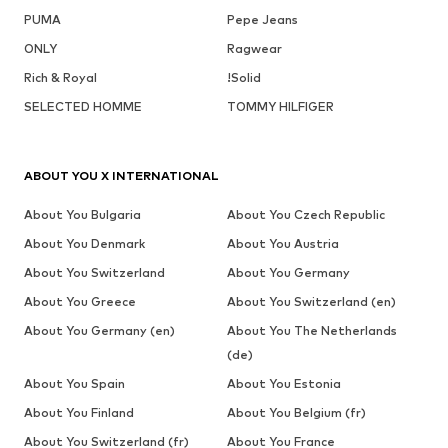
PUMA
Pepe Jeans
ONLY
Ragwear
Rich & Royal
!Solid
SELECTED HOMME
TOMMY HILFIGER
ABOUT YOU X INTERNATIONAL
About You Bulgaria
About You Czech Republic
About You Denmark
About You Austria
About You Switzerland
About You Germany
About You Greece
About You Switzerland (en)
About You Germany (en)
About You The Netherlands
(de)
About You Spain
About You Estonia
About You Finland
About You Belgium (fr)
About You Switzerland (fr)
About You France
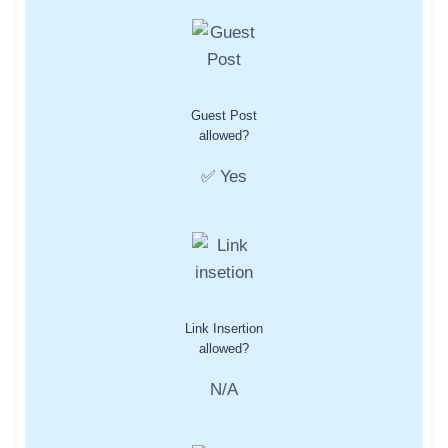
Guest Post
allowed?
✅ Yes
Link Insertion
allowed?
N/A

- **EXERCISE DESCRIPTION**:
Search the material above for "Switzerland". Pull out each line where it shows up.

- **RESPONSE AREA**:
About You Switzerland
About You Switzerland (en)
About You Switzerland (fr)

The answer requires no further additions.